- [Supplied material]
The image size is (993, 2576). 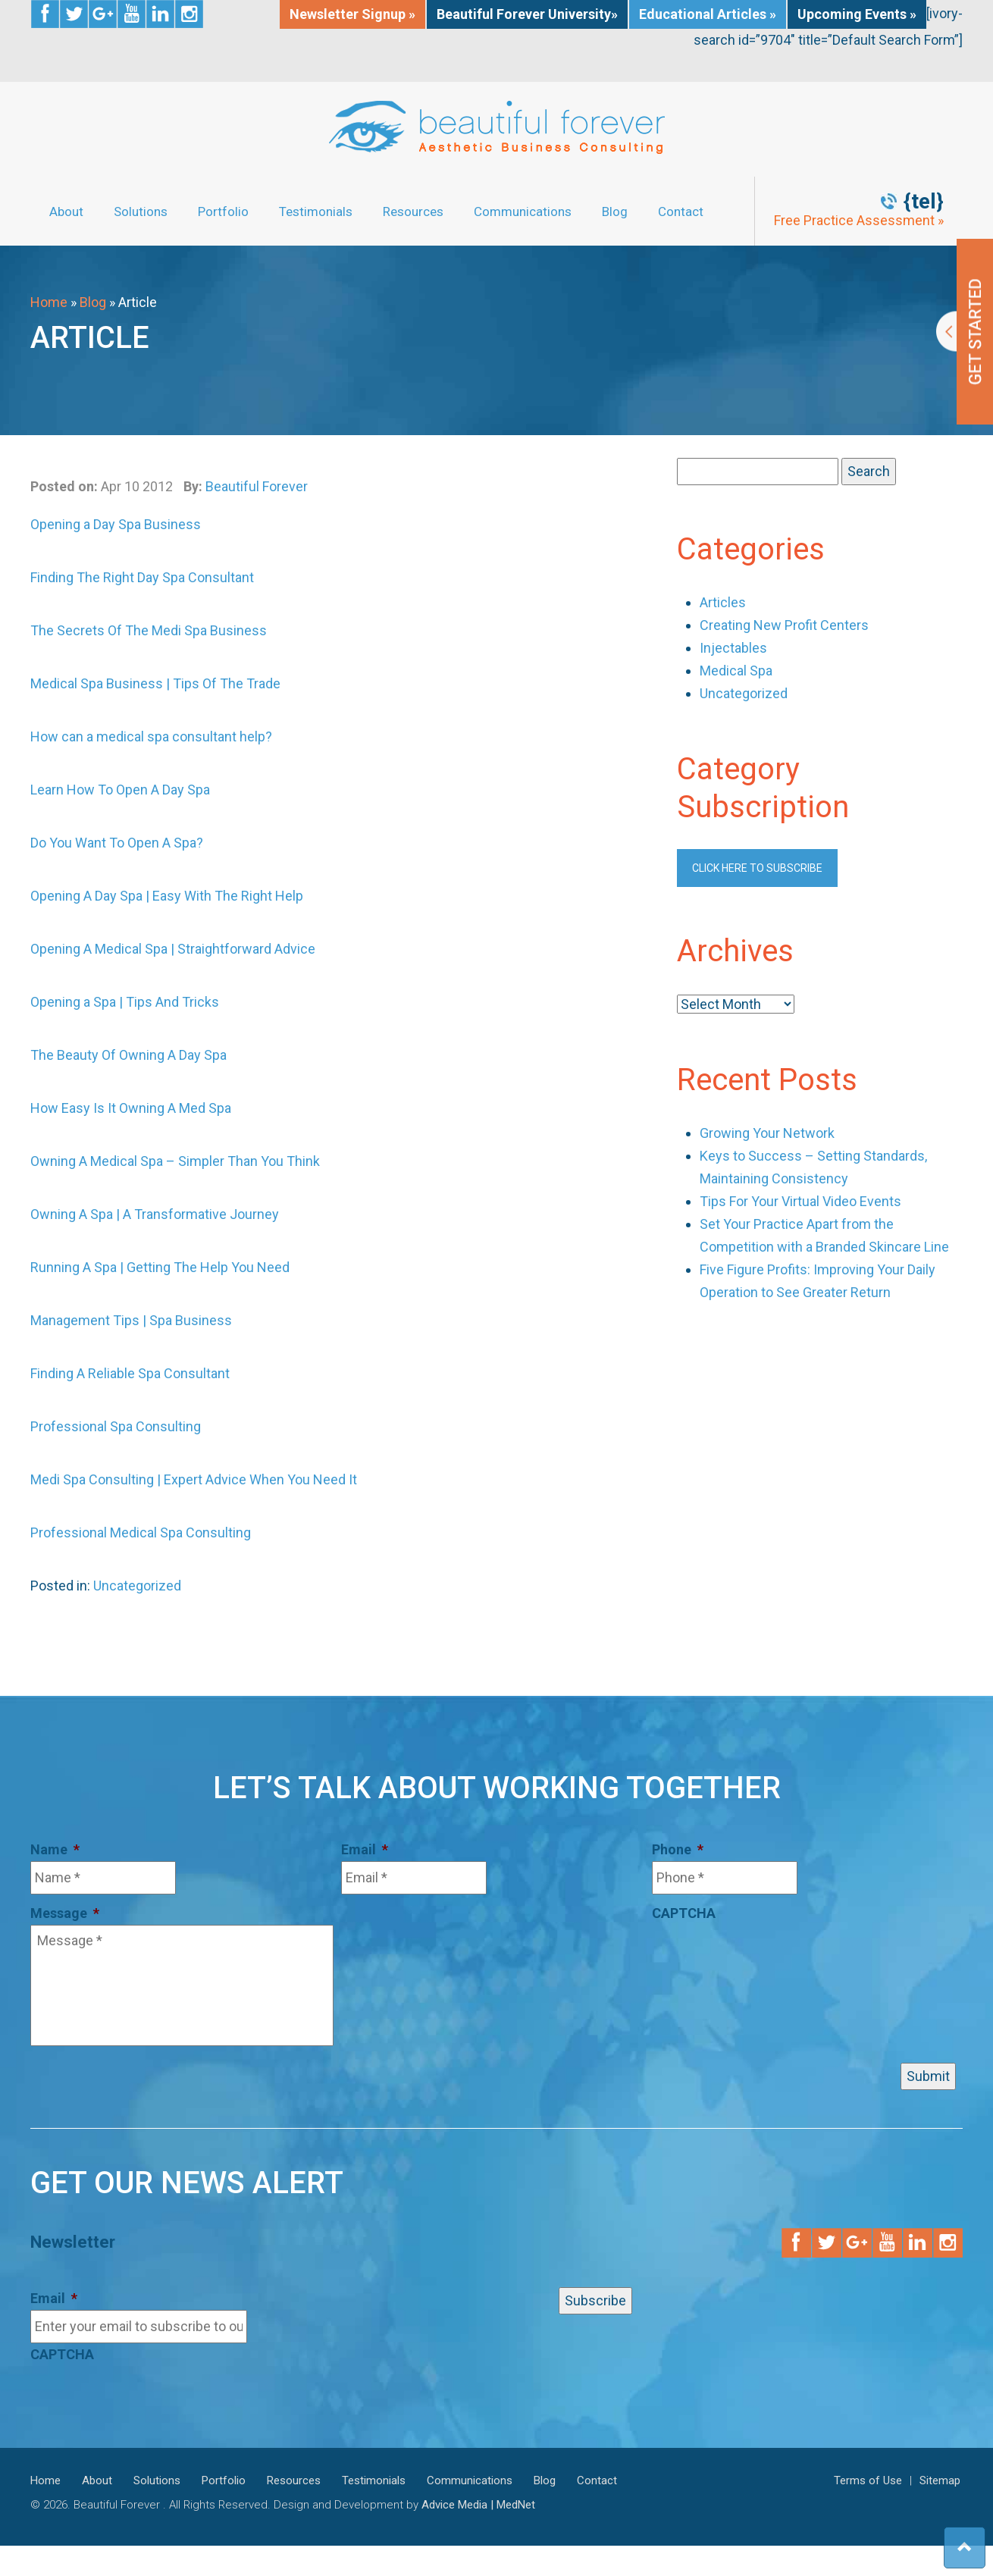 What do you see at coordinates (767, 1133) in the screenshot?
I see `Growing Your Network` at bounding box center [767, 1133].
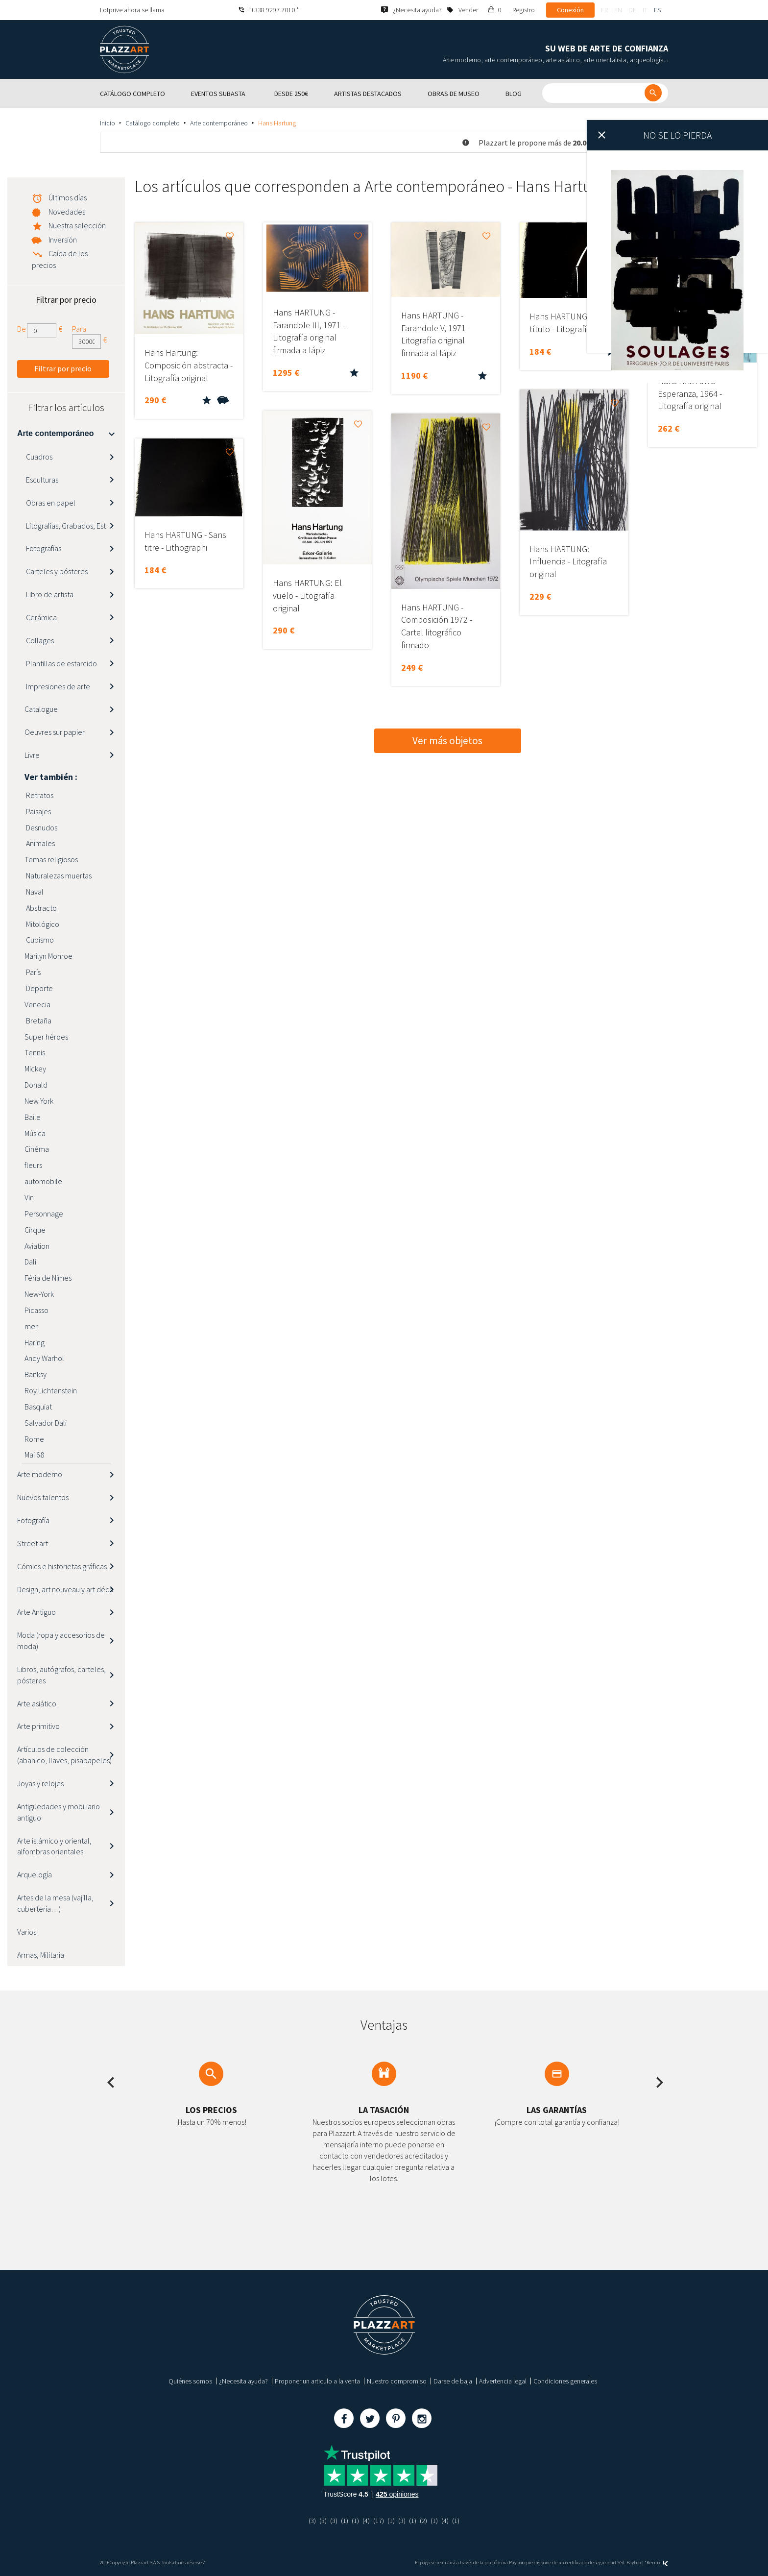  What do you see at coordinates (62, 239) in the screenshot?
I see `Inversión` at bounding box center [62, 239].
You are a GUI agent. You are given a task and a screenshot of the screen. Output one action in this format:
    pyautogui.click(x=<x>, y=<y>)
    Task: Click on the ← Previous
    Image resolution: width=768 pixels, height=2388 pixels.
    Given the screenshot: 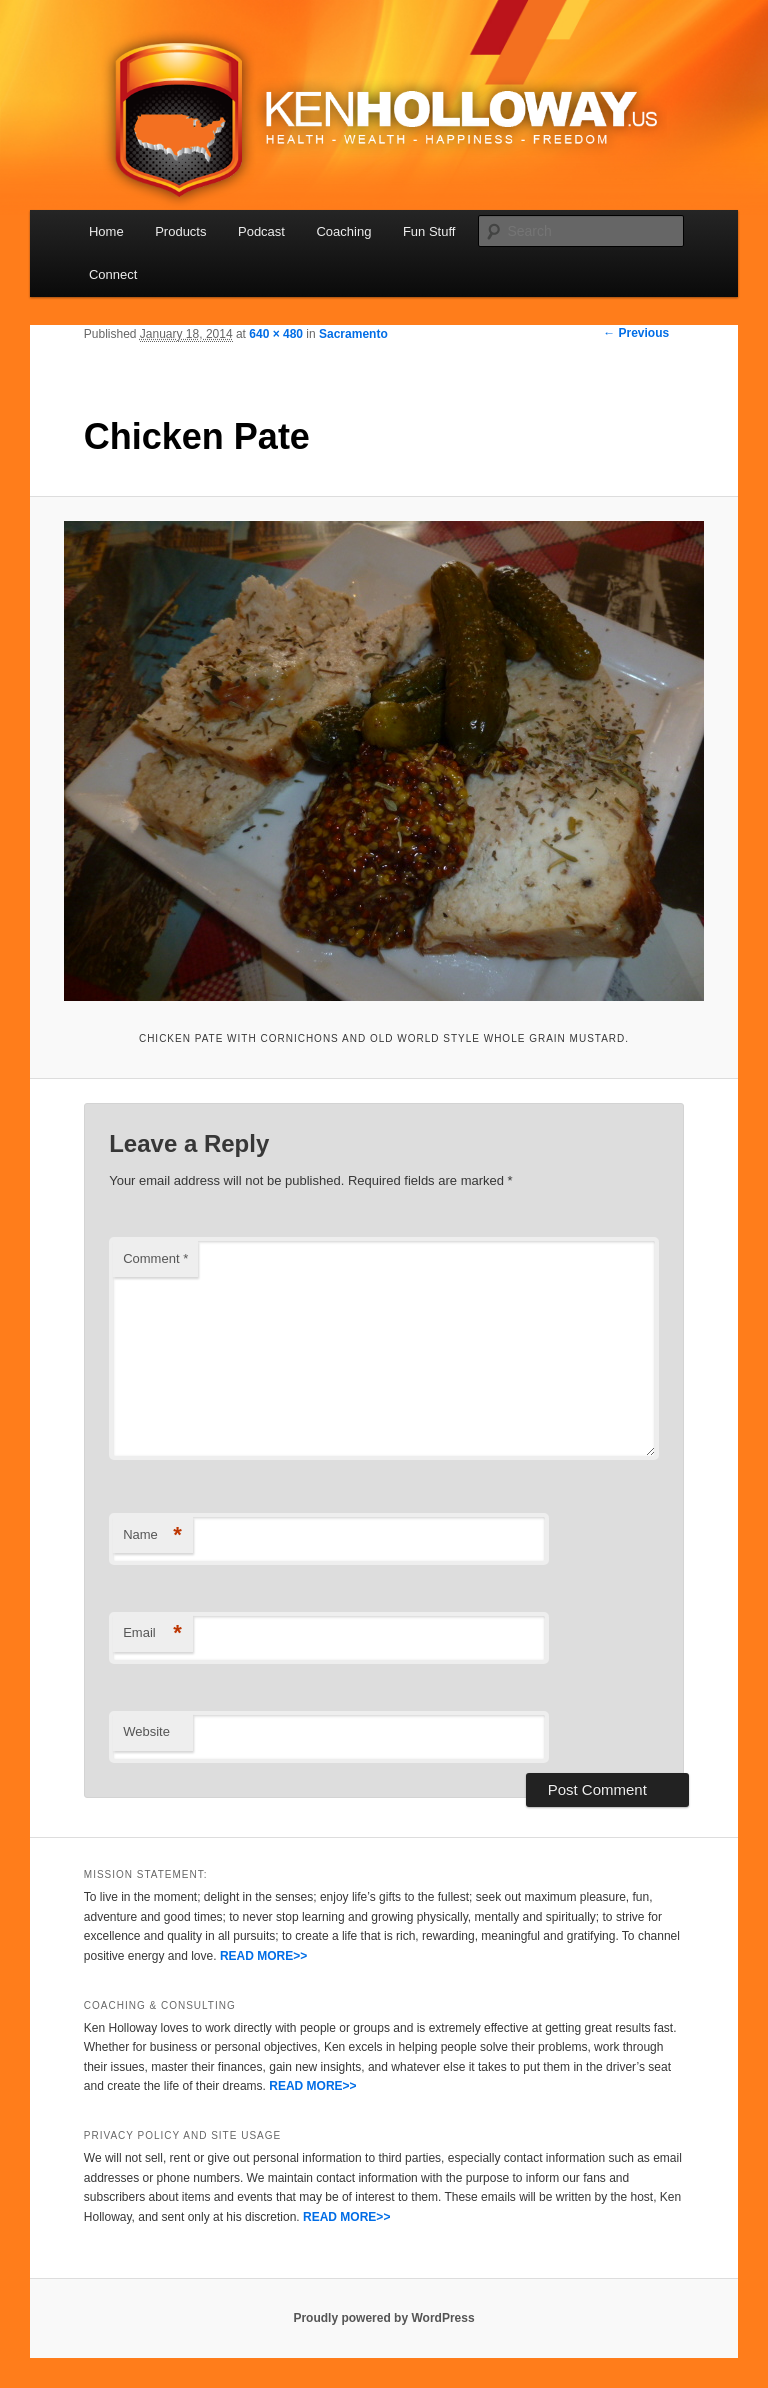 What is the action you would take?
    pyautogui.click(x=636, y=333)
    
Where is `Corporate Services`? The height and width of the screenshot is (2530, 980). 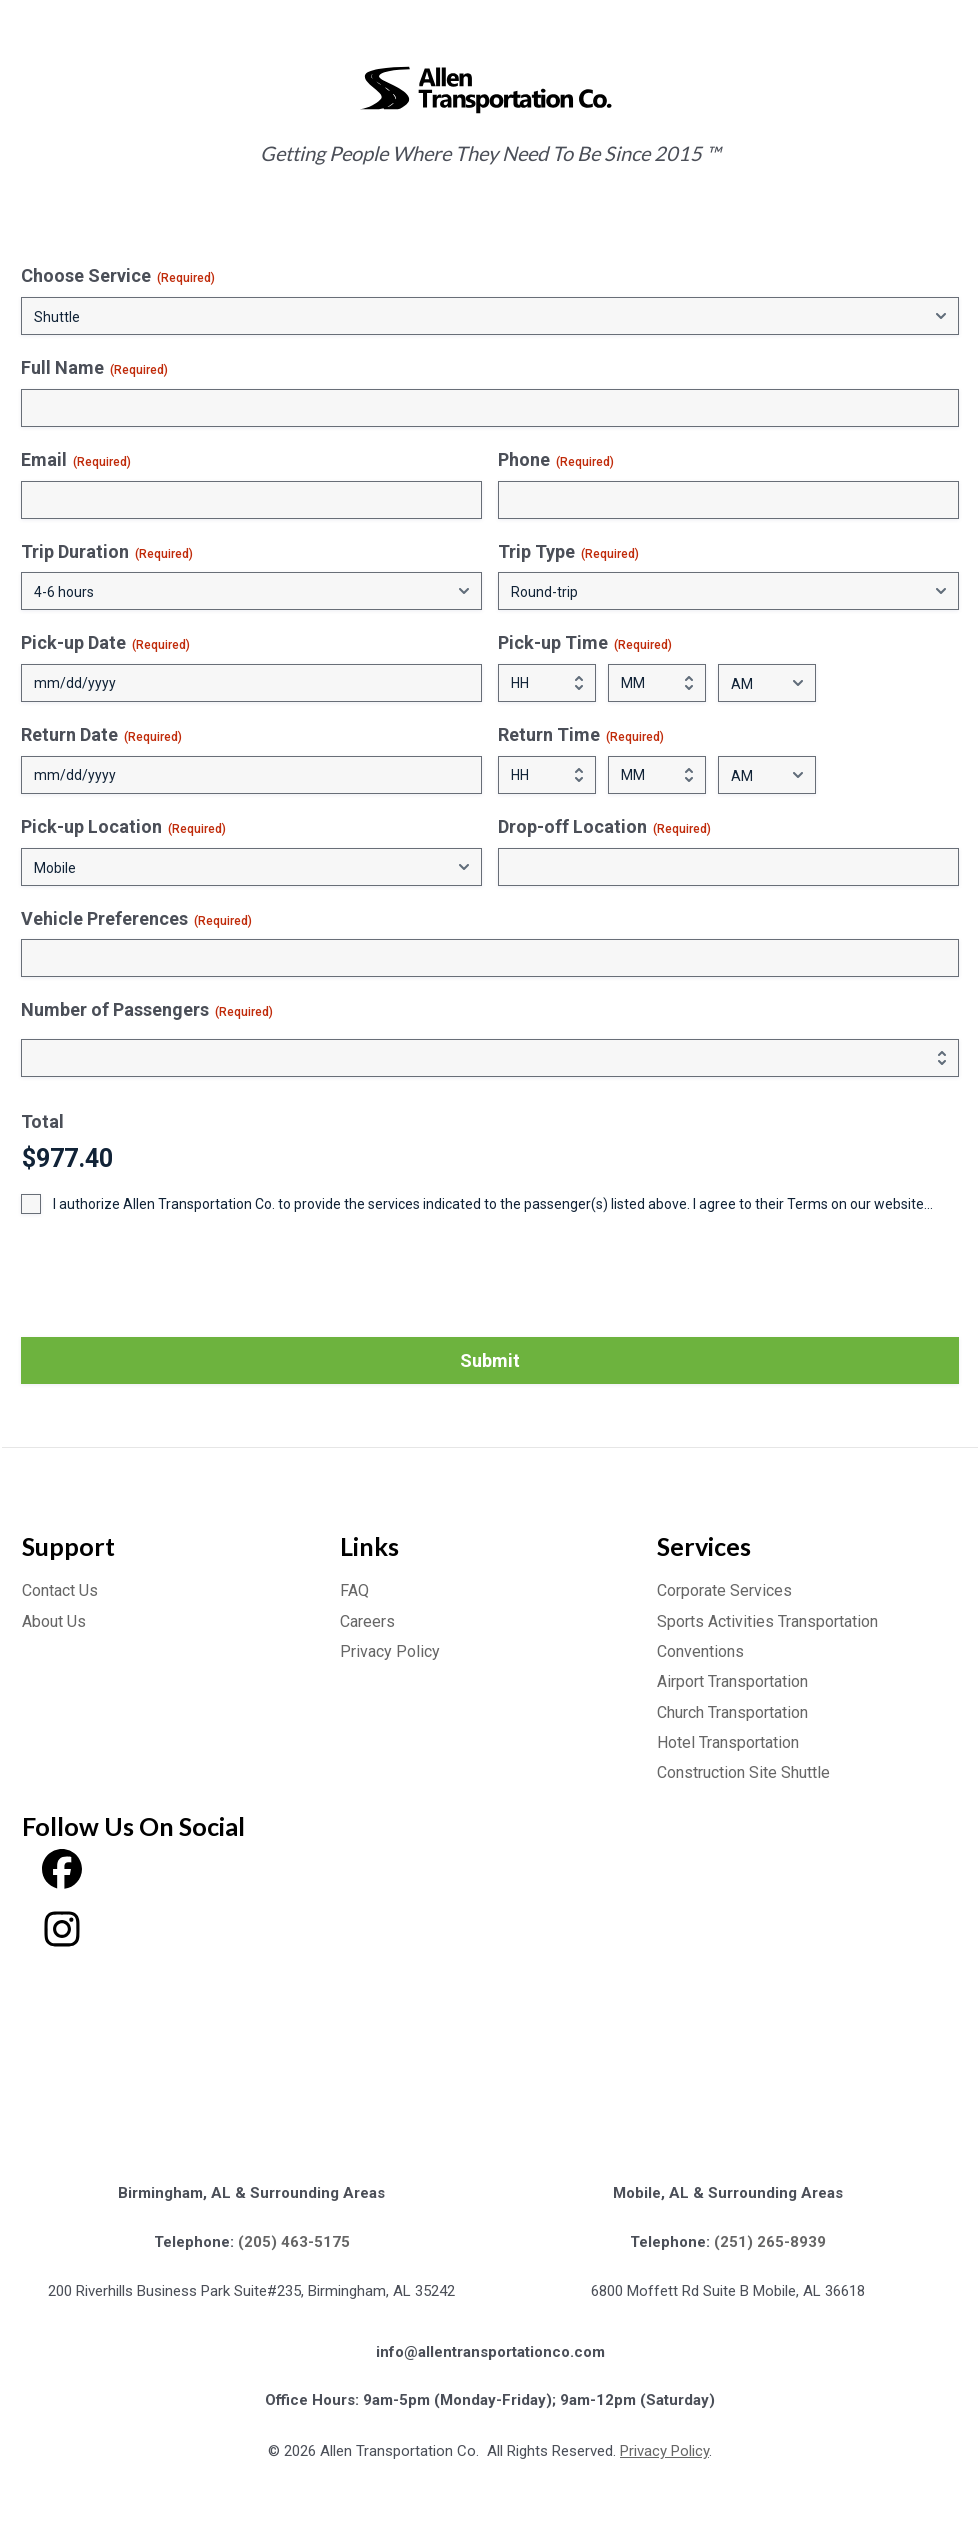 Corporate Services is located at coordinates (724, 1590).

- [What you should do] Could you transcribe the entries above word for word, from the line with "You are a GUI" down to the line with "Image resolution: width=768", keeping both?

- [Response below]
You are a GUI agent. You are given a task and a screenshot of the screen. Output one action in this format:
    pyautogui.click(x=<x>, y=<y>)
    Task: Click on the ← Previous
    Image resolution: width=768 pixels, height=2388 pixels.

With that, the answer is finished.